_EXERCISE_
Please return every line in the entries below with the word "Limit" in it.

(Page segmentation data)
########################################
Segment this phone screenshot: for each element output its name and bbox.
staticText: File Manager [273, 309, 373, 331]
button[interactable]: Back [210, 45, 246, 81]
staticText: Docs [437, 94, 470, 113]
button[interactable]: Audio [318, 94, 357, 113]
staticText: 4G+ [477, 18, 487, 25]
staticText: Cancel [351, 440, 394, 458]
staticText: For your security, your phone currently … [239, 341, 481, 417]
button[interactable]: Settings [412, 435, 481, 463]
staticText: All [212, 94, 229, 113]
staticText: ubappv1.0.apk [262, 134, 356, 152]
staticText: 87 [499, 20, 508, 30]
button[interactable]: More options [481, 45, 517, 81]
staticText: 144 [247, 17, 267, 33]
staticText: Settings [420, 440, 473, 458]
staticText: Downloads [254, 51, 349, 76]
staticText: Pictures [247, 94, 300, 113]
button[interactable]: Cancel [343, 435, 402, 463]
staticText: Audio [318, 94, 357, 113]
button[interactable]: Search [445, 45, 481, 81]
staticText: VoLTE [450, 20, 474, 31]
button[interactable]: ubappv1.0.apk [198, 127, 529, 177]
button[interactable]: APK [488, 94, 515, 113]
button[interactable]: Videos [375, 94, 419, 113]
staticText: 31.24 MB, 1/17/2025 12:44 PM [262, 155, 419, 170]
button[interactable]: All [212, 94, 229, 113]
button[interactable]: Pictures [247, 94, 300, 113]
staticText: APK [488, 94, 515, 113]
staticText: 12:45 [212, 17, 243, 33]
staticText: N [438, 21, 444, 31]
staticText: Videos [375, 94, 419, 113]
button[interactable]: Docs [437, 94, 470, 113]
########################################
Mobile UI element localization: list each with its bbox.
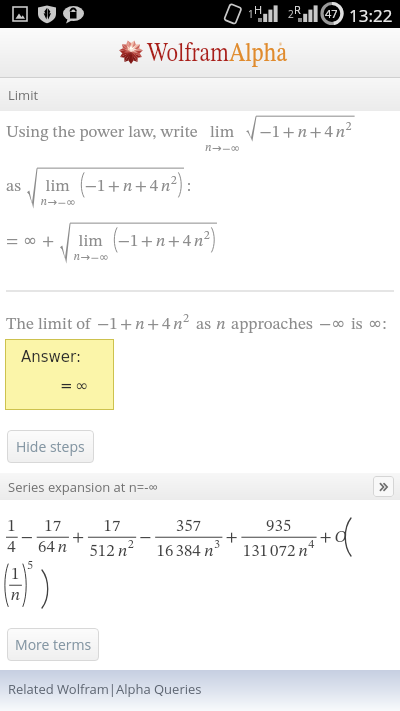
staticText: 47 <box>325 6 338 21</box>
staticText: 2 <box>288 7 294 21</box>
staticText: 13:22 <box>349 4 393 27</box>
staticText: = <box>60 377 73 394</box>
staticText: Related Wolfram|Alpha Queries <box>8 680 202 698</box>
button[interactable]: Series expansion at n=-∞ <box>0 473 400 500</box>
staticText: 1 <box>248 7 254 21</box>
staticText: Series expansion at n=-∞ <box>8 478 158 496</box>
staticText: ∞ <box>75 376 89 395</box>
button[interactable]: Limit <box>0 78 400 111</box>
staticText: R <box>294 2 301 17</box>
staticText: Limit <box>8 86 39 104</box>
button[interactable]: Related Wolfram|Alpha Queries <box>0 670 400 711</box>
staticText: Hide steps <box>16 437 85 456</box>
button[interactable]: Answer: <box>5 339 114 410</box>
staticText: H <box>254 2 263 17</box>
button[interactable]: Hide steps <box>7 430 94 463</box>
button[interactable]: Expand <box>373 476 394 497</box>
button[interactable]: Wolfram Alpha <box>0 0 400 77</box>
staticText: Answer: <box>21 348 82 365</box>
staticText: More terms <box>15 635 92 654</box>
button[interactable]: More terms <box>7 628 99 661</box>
########################################
_THE COMPLETED TASK_
button[interactable]: Limit <box>0 78 400 111</box>
staticText: Limit <box>8 86 39 104</box>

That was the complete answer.